The Church is my mother
From the cross, Jesus assembles a new family. To John, he says, “Behold your mother!” And to Mary, he says, “Woman, behold your son!” (Jn 19, 26-27). “The second command, which Jesus spoke from the Cross to John, “ according to the YOUCAT 85, “has always been understood by the Church as an act of entrusting the whole Church to Mary. Thus Mary is our mother, too. We may call upon her and ask her to intercede with God. “ Jesus himself transferred the symbiotic union he had with Mary when he “took flesh” “from the Virgin Mary” to the Church. (cf. Nicene Creed).
Like Mary, the Church is not Jesus. But just as Jesus would not have become a man without this inconspicuous girl Mary, so Jesus does not become bodily present in the world today without the Church. Admittedly, God can also work beyond the Church, but first of all, He has given her to us as Mother. “The more the Church lives in the image of Mary, the more maternal she becomes, the more it is possible to be born anew of God in her, to make a reconciliation,” – words of the evangelical prior of Taizé, Brother Roger Schutz. Hans Urs von Balthasar, the great theologian of the last century, spoke of the Marian principle, meaning that the unheard-of intensity of the relationship between Mary and Jesus opens up space as large as the whole Church.
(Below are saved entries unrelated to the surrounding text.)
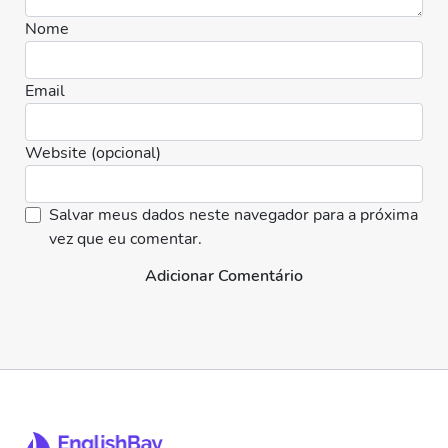
Nome
Email
Website (opcional)
Salvar meus dados neste navegador para a próxima
vez que eu comentar.
Adicionar Comentário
Everything that is life and love in the Church is life and love, everything that happens to the spirit of listening and receiving, of loving going along with Jesus until under the cross, fits between Mary and Jesus, happens there. “Press your Son’s wounds, as you yourself felt them, holy Mother, into my heart,” it says in the famous song Stabat Mater. That is being a Christian. This is the beginning of discipleship.
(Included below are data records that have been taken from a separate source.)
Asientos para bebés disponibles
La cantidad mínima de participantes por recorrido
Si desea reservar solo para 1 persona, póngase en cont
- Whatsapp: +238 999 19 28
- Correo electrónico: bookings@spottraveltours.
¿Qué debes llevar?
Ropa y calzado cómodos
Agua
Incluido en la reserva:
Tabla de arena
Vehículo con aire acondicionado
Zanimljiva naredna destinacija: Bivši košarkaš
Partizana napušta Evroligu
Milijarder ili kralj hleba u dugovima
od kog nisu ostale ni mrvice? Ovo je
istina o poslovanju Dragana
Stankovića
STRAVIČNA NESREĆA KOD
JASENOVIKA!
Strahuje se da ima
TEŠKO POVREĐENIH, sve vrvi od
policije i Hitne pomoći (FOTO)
When the Church forgets her Mother …
When the Church forgets Mary (and with it love), she becomes ugly and cold. And indeed, Hans Urs von Balthasar had to state as early as 1971 what has multiplied epidemically since then. The Church “has largely lost its mystical features; it is a Church of permanent conversations, organizations, advisory councils, congresses, synods, commissions, academies, parties, pressure groups, functions, structures and restructurings, sociological experiments, statistics: more than ever a male Church, unless a genderless entity in which women will conquer their place as far as they themselves are ready to become one.” At her heart, the Church is feminine and maternal, and we must not send our “mother” to the nursing home as if she were yesterday’s Church and as if we were in the process of reinventing her. “The Church,” confessed another great theologian of the last century, Henri de Lubac, “is my mother because she gave me life. She is because she keeps me constantly alive and leads me …. leads me ever more deeply into this life.”